Search code examples
pythonhuggingface-transformers

How to prepare custom training data for Donut (Document Understanding Transformer)?


I want to train Hugging Face's Donut (Document Understanding Transformer) but I need help in creating the training data.

Donut github: https://github.com/clovaai/donut

Donut official documentation: https://huggingface.co/docs/transformers/main/en/model_doc/donut

If anybody has already created and trained the model, kindly help.


Solution

  • Understanding how to label the training data was a bit confusing in the beginning but after reading this, it became clear.

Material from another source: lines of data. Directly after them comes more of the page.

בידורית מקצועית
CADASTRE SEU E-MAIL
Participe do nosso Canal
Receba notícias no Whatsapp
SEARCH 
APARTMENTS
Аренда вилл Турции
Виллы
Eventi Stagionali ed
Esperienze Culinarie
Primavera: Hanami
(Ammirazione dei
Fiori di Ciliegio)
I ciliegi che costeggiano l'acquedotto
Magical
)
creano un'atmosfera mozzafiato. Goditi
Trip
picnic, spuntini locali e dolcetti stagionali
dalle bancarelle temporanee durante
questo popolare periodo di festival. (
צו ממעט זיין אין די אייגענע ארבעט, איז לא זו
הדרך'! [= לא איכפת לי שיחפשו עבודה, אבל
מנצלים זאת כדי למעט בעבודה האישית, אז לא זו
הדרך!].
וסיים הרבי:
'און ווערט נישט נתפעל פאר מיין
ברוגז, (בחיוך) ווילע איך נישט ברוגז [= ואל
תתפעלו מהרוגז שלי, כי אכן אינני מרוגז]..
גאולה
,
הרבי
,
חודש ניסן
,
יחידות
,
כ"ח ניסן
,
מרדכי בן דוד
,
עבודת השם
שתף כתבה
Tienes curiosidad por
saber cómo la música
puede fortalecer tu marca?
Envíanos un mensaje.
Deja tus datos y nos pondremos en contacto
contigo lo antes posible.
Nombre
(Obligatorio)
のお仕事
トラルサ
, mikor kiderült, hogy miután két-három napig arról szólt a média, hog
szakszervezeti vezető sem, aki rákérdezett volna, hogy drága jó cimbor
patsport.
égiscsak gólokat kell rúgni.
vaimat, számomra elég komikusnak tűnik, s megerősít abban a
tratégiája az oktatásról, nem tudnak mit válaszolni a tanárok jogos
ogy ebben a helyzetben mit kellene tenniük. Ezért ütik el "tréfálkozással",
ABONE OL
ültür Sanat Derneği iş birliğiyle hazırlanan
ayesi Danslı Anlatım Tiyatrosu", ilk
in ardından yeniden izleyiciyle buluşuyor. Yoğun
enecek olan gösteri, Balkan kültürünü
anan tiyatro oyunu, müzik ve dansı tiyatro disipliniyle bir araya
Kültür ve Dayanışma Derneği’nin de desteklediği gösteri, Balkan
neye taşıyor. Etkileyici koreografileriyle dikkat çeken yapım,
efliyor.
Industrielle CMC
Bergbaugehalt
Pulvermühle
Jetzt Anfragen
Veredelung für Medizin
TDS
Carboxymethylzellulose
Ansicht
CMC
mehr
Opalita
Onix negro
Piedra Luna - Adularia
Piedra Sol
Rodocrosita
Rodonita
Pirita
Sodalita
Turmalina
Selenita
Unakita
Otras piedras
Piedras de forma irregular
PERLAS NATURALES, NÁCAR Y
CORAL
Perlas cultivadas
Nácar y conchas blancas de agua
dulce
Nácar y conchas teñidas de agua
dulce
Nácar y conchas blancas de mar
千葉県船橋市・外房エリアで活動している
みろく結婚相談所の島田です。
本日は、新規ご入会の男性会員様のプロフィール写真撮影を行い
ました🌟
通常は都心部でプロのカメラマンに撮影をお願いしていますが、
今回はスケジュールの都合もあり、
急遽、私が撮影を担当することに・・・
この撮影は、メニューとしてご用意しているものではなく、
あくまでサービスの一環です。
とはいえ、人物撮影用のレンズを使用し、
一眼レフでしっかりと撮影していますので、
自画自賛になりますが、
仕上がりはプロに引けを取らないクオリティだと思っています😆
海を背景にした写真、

    Donut treats all tasks as JSON prediction problems. Ensure that your dataset follow this structure:

    dataset_name
    ├── test
    │   ├── metadata.jsonl
    │   ├── {image_path0}
    │   ├── {image_path1}
    │             .
    │             .
    ├── train
    │   ├── metadata.jsonl
    │   ├── {image_path0}
    │   ├── {image_path1}
    │             .
    │             .
    └── validation
        ├── metadata.jsonl
        ├── {image_path0}
        ├── {image_path1}
                  .
                  .
    

    For Document Information Extraction, each line in metadata.jsonl should look like this:

    {"file_name": {image_path0}, "ground_truth": "{\"gt_parse\": {ground_truth_parse}, ... {other_metadata_not_used} ... }"}
    {"file_name": {image_path1}, "ground_truth": "{\"gt_parse\": {ground_truth_parse}, ... {other_metadata_not_used} ... }"}
    

    The model ignores other metadata and focuses on the gt_parse or gt_parses field to predict the JSON task.

    For other tasks like Document Visual Question Answering, refer to the GitHub link.